=== MATERIAL FOR THE TASK ===
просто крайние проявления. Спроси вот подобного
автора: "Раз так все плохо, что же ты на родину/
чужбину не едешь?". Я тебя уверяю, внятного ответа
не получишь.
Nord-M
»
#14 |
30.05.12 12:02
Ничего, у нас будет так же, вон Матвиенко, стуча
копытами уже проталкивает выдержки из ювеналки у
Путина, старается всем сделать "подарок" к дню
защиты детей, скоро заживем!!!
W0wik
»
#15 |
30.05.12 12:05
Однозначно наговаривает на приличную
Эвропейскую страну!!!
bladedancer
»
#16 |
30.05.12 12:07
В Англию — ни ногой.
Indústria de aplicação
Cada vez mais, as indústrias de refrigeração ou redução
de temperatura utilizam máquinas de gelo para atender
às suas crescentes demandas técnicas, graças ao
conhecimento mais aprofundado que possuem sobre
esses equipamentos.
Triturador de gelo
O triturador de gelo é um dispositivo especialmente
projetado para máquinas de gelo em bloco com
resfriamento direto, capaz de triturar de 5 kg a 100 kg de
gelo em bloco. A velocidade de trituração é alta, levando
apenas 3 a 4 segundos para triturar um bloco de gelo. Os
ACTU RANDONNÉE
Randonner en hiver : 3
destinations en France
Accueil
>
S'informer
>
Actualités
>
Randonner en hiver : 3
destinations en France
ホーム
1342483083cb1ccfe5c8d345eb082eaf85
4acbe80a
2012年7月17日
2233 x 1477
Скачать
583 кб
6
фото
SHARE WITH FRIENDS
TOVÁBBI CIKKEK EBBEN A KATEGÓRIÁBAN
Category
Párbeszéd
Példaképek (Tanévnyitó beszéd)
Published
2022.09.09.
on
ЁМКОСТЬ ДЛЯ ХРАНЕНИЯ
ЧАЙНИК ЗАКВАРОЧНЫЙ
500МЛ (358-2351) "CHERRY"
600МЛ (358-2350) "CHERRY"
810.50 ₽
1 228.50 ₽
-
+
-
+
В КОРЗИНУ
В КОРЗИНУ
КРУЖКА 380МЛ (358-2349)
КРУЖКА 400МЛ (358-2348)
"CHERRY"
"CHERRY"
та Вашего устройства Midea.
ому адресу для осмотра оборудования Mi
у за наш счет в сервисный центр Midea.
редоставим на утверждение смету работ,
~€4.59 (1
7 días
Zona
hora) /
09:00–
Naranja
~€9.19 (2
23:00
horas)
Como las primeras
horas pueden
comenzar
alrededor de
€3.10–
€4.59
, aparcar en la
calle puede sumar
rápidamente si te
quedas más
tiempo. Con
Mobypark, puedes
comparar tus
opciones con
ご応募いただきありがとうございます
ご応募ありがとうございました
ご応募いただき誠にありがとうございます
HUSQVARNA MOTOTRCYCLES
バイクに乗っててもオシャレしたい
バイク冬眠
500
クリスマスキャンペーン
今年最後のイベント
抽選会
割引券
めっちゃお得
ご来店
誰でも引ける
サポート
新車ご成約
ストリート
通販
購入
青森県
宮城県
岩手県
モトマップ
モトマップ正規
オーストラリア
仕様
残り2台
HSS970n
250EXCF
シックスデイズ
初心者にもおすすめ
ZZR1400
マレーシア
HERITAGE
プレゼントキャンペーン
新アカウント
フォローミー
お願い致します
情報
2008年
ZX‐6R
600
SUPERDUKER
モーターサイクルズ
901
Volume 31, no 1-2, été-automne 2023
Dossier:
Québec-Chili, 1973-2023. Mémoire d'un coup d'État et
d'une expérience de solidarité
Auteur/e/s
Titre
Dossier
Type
===
*YOUR INSTRUCTIONS:*
Return exactly the lines above from the line that has "ACTU RANDONNÉE" through the line that has "та Вашего устройства Midea.", inclusive, and nothing else.

*SOLUTION TO THE PROBLEM:*
ACTU RANDONNÉE
Randonner en hiver : 3
destinations en France
Accueil
>
S'informer
>
Actualités
>
Randonner en hiver : 3
destinations en France
ホーム
1342483083cb1ccfe5c8d345eb082eaf85
4acbe80a
2012年7月17日
2233 x 1477
Скачать
583 кб
6
фото
SHARE WITH FRIENDS
TOVÁBBI CIKKEK EBBEN A KATEGÓRIÁBAN
Category
Párbeszéd
Példaképek (Tanévnyitó beszéd)
Published
2022.09.09.
on
ЁМКОСТЬ ДЛЯ ХРАНЕНИЯ
ЧАЙНИК ЗАКВАРОЧНЫЙ
500МЛ (358-2351) "CHERRY"
600МЛ (358-2350) "CHERRY"
810.50 ₽
1 228.50 ₽
-
+
-
+
В КОРЗИНУ
В КОРЗИНУ
КРУЖКА 380МЛ (358-2349)
КРУЖКА 400МЛ (358-2348)
"CHERRY"
"CHERRY"
та Вашего устройства Midea.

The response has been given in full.